March 13, 2018

Healthcare and BI: How Can Analytics Improve Patient Care?

Written by
Ilan Hertz
Why is TechnologyAdvice Free?
Tags: Big Data

Healthcare is in the middle of a digital revolution with mountains of data generated daily. Forget those old steel filing cabinets and physicians’ reports filled out by hand–who can keep up? The future of healthcare technology is far more about electronic health records (EHRs), mobile apps, and personal connected fitness tools.

Also Read: 3 Ways Healthcare Management Revolutionizes Healthcare Tech

Even social networks are providing input for wellness, caregiving, and health insurance. The challenge is in handling the new diversity and volume of health-related data to make sense of it all and apply the conclusions in ways that improve the care given to patients.

Business intelligence (BI) solutions and specifically data analytics can give healthcare staff valuable support. Different types of data analytics can help hospitals, wellness centers, and other healthcare organizations better serve patients in several ways:

  • Descriptive analytics. Shows what is happening or has been happening. For example statistics on the latest round of flu outbreaks by state, by age group, or other demographics.
  • Diagnostic analytics. Helps to see why an event happens. Points to relationships and causes like tracing heart disease back to poor diets or lack of exercise.
  • Predictive analytics. Indicates what will likely happen. Spots trends and assesses the chances of events happening, such as probable success rates of treatment on new populations of patients.
  • Prescriptive analytics. Tells you what to do. Recommends specific actions in response to individual patient symptoms, rising levels of healthcare expenses, and much more.

Indeed, with names like “diagnostic” and “prescriptive,” data analytics almost seem to have been invented with healthcare in mind. I’ve selected four more detailed examples below that show how health analytics can contribute to improved patient care.

Evaluate Patient Caregiver Performance

aregivers largely determine the quality of patient care. For example, their performance can be measured individually regarding effectiveness, punctuality, and costs generated. It can also be measured collectively by patient surveys and social media sentiment. Levels of care can be defined using these different parameters. Care that falls below a given benchmark standard can generate an alert. The organization can then resolve the issue in a timely way.

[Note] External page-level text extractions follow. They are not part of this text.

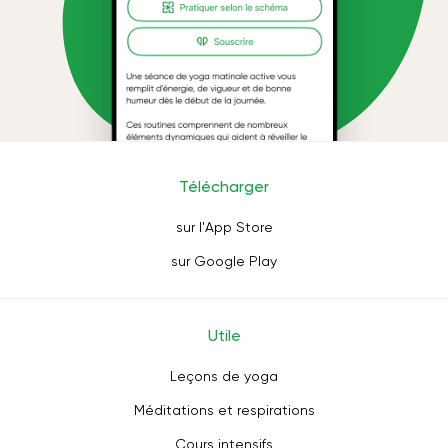
Télécharger
sur l'App Store
sur Google Play
Utile
Leçons de yoga
Méditations et respirations
Cours intensifs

The analytics can be generated in real time as physicians consult with patients, as people enter a hospital for care, as health insurers reimburse medical expenses, and so on. Intuitive graphs and charts can be generated for at-a-glance understanding of how well care is being provided. Caregivers are not obliged to continually stare at a screen to see what is happening either. In a hospital, an important KPI can be displayed by a light bulb that changes color and is easy to see for all staff. For example, a green color means caregiver performance is globally on track, while a red color means an issue needs to be resolved.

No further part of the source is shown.